Azat Gevorkyan y su esposa Anaik, antes de salir de su casa en Lachin. Muchos armenios abandonaron áreas que volverían al control de Azerbaiyán después de la Segunda Guerra de Nagorno-Karabaj.

El distrito de Lachin fue el último (de los tres) abandonado por Armenia.

El conflicto entre Azerbaiyán y Armenia por la disputada región de Nagorno-Karabaj se reanudó en septiembre, después de una tregua de 30 años. Cuando la Unión Soviética se estaba desmoronando a fines de la década de 1980, los armenios étnicos en Nagorno-Karabaj, parte de Azerbaiyán, aprovecharon el vacío de poder y votaron para unirse a Armenia.

Los combates se intensificaron después de que la Unión Soviética finalmente se disolvió en 1991 y continuaron hasta un alto el fuego en 1994. Más de 20 mil personas murieron y un millón de personas tuvieron que abandonar sus hogares. Los armenios victoriosos declararon un Estado independiente, lo que llevó al exilio a unos 800 mil azerbaiyanos.

En los 30 años transcurridos, poco se ha hecho para resolver el estatus de Nagorno-Karabaj y ha habido enfrentamientos militares periódicos entre las dos partes. Un enfrentamiento fronterizo en julio de 2020 provocó protestas masivas en la capital de Azerbaiyán, Bakú, con miles de manifestantes pidiendo que el país entrara en guerra con Armenia. La reanudación de las hostilidades, que cada parte culpa a la otra por haber comenzado, comenzó el 27 de septiembre en lo que se conoció como la Segunda Guerra de Nagorno-Karabaj.

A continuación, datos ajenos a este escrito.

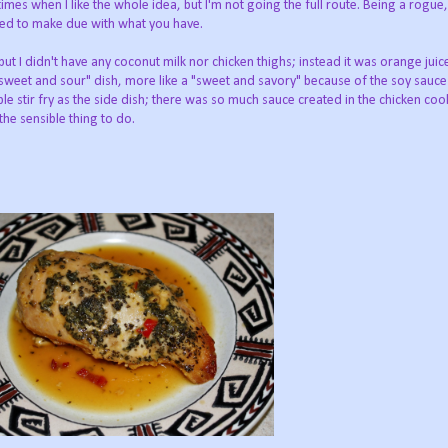
 times when I like the whole idea, but I'm not going the full route. Being a rogue, 
need to make due with what you have.
but I didn't have any coconut milk nor chicken thighs; instead it was orange jui
 "sweet and sour" dish, more like a "sweet and savory" because of the soy sauce
le stir fry as the side dish; there was so much sauce created in the chicken co
the sensible thing to do.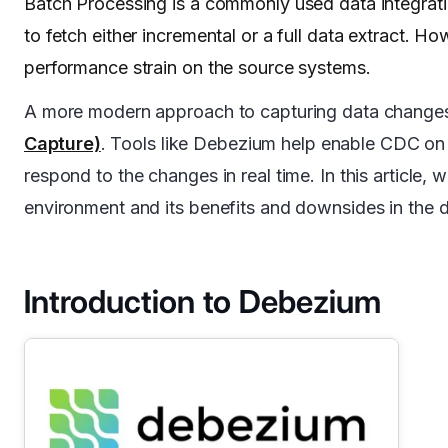
Batch Processing is a commonly used data integrati
to fetch either incremental or a full data extract. H
performance strain on the source systems.
A more modern approach to capturing data changes
Capture)
. Tools like Debezium help enable CDC on 
respond to the changes in real time. In this articl
environment and its benefits and downsides in the 
Introduction to Debezium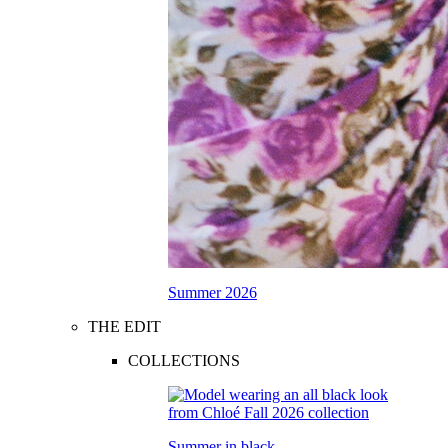
Summer 2026
THE EDIT
COLLECTIONS
Summer in black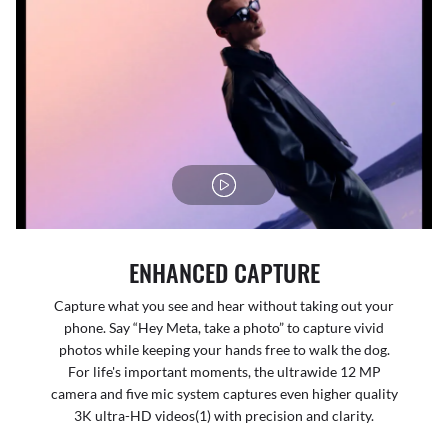
ENHANCED CAPTURE
Capture what you see and hear without taking out your
phone. Say “Hey Meta, take a photo” to capture vivid
photos while keeping your hands free to walk the dog.
For life's important moments, the ultrawide 12 MP
camera and five mic system captures even higher quality
3K ultra-HD videos(1) with precision and clarity.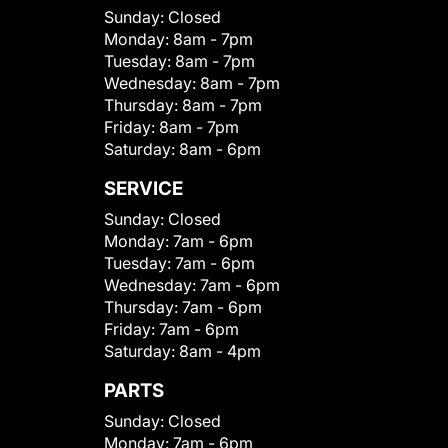
Sunday:
Closed
Monday:
8am - 7pm
Tuesday:
8am - 7pm
Wednesday:
8am - 7pm
Thursday:
8am - 7pm
Friday:
8am - 7pm
Saturday:
8am - 6pm
SERVICE
Sunday:
Closed
Monday:
7am - 6pm
Tuesday:
7am - 6pm
Wednesday:
7am - 6pm
Thursday:
7am - 6pm
Friday:
7am - 6pm
Saturday:
8am - 4pm
PARTS
Sunday:
Closed
Monday:
7am - 6pm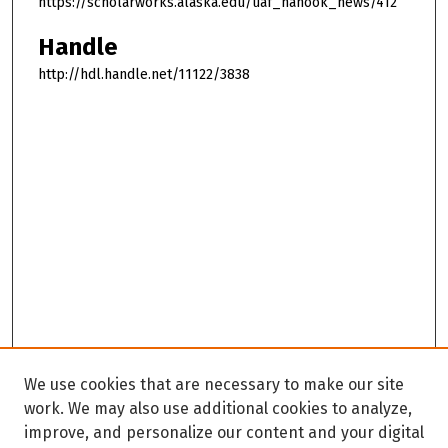
https://scholarworks.alaska.edu/uaf_nanook_news/412
Handle
http://hdl.handle.net/11122/3838
We use cookies that are necessary to make our site
work. We may also use additional cookies to analyze,
improve, and personalize our content and your digital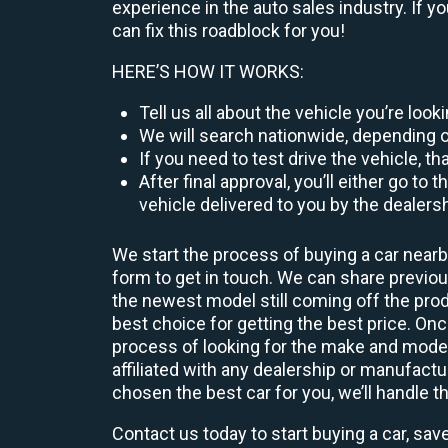
experience in the auto sales industry. If y
can fix this roadblock for you!
HERE’S HOW IT WORKS:
Tell us all about the vehicle you’re loo
We will search nationwide, depending on
If you need to test drive the vehicle, th
After final approval, you’ll either go 
vehicle delivered to you by the dealers
We start the process of buying a car nearb
form to get in touch. We can share previ
the newest model still coming off the prod
best choice for getting the best price. O
process of looking for the make and model
affiliated with any dealership or manufactu
chosen the best car for you, we’ll handle t
Contact us today to start buying a car, sav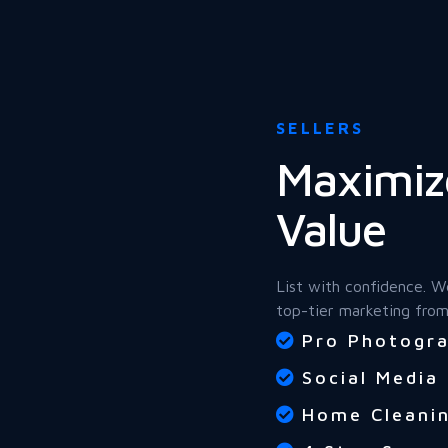
SELLERS
Maximiz
Value
List with confidence. W
top-tier marketing from
Pro Photogra
Social Media
Home Cleanin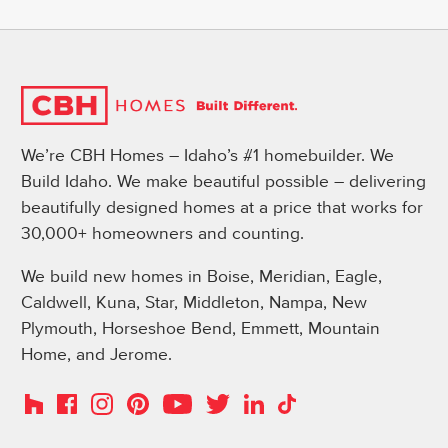
We’re CBH Homes – Idaho’s #1 homebuilder. We
Build Idaho. We make beautiful possible – delivering
beautifully designed homes at a price that works for
30,000+ homeowners and counting.
We build new homes in Boise, Meridian, Eagle,
Caldwell, Kuna, Star, Middleton, Nampa, New
Plymouth, Horseshoe Bend, Emmett, Mountain
Home, and Jerome.
Instagram
Pinterest
Houzz
Facebook
YouTube
Twitter
LinkedIn
TikTok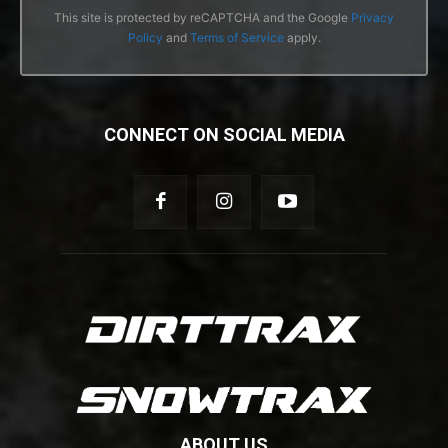
This site is protected by reCAPTCHA and the Google
Privacy
Policy
and
Terms of Service
apply.
CONNECT ON SOCIAL MEDIA
ABOUT US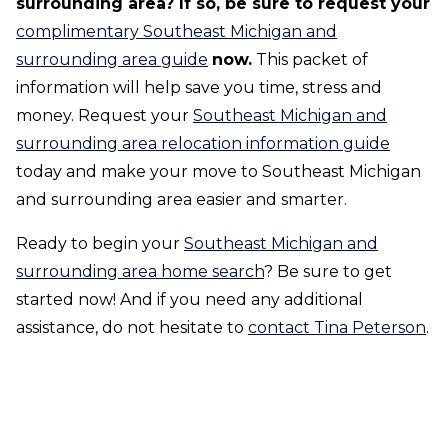
surrounding area? If so, be sure to request your
complimentary Southeast Michigan and
surrounding area guide
now.
This packet of
information will help save you time, stress and
money. Request your
Southeast Michigan and
surrounding area relocation information guide
today and make your move to Southeast Michigan
and surrounding area easier and smarter.
Ready to begin your
Southeast Michigan and
surrounding area home search
? Be sure to get
started now! And if you need any additional
assistance, do not hesitate to
contact Tina Peterson
.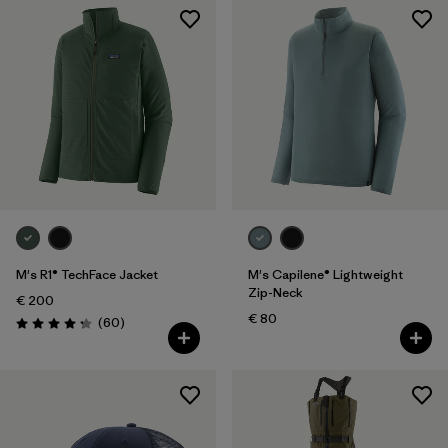
M's R1® TechFace Jacket
M's Capilene® Lightweight
Zip-Neck
€ 200
€ 80
Reviews
(60
)
Rating: 4.2 / 5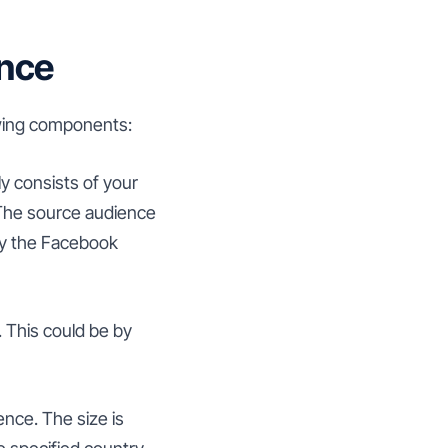
ence
owing components:
ly consists of your
 The source audience
 by the Facebook
 This could be by
ence. The size is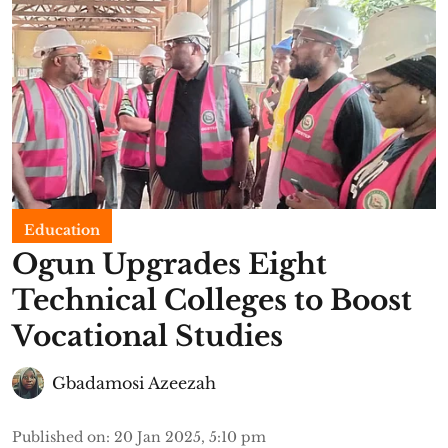
Education
Ogun Upgrades Eight
Technical Colleges to Boost
Vocational Studies
Gbadamosi Azeezah
Published on
:
20 Jan 2025, 5:10 pm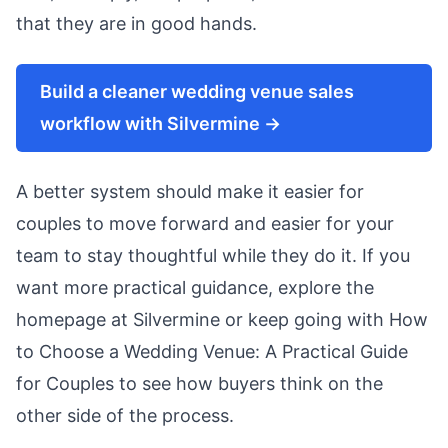
that they are in good hands.
Build a cleaner wedding venue sales
workflow with Silvermine →
A better system should make it easier for
couples to move forward and easier for your
team to stay thoughtful while they do it. If you
want more practical guidance, explore the
homepage at
Silvermine
or keep going with
How
to Choose a Wedding Venue: A Practical Guide
for Couples
to see how buyers think on the
other side of the process.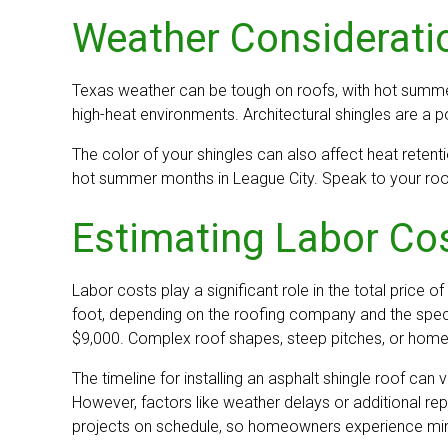
Weather Consideratio
Texas weather can be tough on roofs, with hot summers
high-heat environments. Architectural shingles are a po
The color of your shingles can also affect heat retenti
hot summer months in League City. Speak to your roofin
Estimating Labor Cos
Labor costs play a significant role in the total price o
foot, depending on the roofing company and the speci
$9,000. Complex roof shapes, steep pitches, or homes 
The timeline for installing an asphalt shingle roof ca
However, factors like weather delays or additional r
projects on schedule, so homeowners experience minima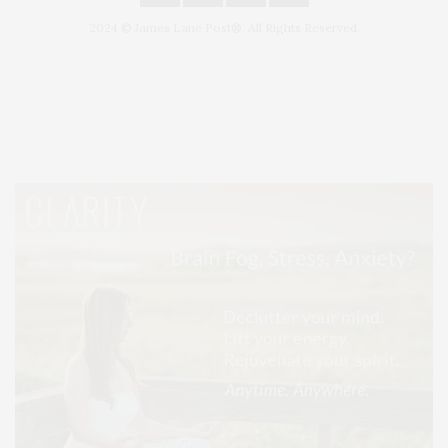
2024 © James Lane Post®. All Rights Reserved.
Covering North Fork and Hamptons Events, Hamptons Arts, Hamptons
Entertainment, Hamptons Dining, and Hamptons Real Estate. Hamptons
Lifestyle Magazine with things to do in the Hamptons and the North Fork.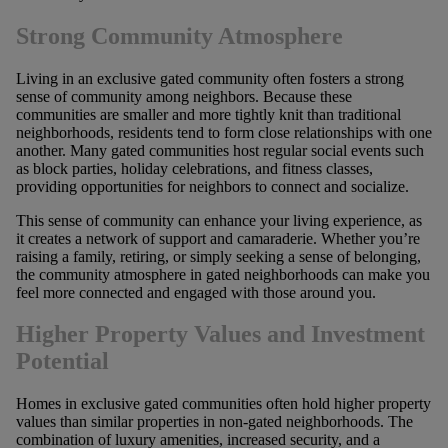
Strong Community Atmosphere
Living in an exclusive gated community often fosters a strong
sense of community among neighbors. Because these
communities are smaller and more tightly knit than traditional
neighborhoods, residents tend to form close relationships with one
another. Many gated communities host regular social events such
as block parties, holiday celebrations, and fitness classes,
providing opportunities for neighbors to connect and socialize.
This sense of community can enhance your living experience, as
it creates a network of support and camaraderie. Whether you’re
raising a family, retiring, or simply seeking a sense of belonging,
the community atmosphere in gated neighborhoods can make you
feel more connected and engaged with those around you.
Higher Property Values and Investment
Potential
Homes in exclusive gated communities often hold higher property
values than similar properties in non-gated neighborhoods. The
combination of luxury amenities, increased security, and a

El conflicto continuó hasta el 9 de noviembre, los peores combates que se habían visto en la zona desde los años noventa. En un acuerdo negociado por Rusia, Azerbaiyán recuperó la posesión del territorio perdido en la década de 1990, pero la capital regional, Stepanakert, quedó bajo control armenio. Aunque la lucha ha terminado, la reconciliación resultará difícil tanto para los armenios que sienten que han perdido su patria como para los azerbaiyanos que regresan a una región devastada por la guerra.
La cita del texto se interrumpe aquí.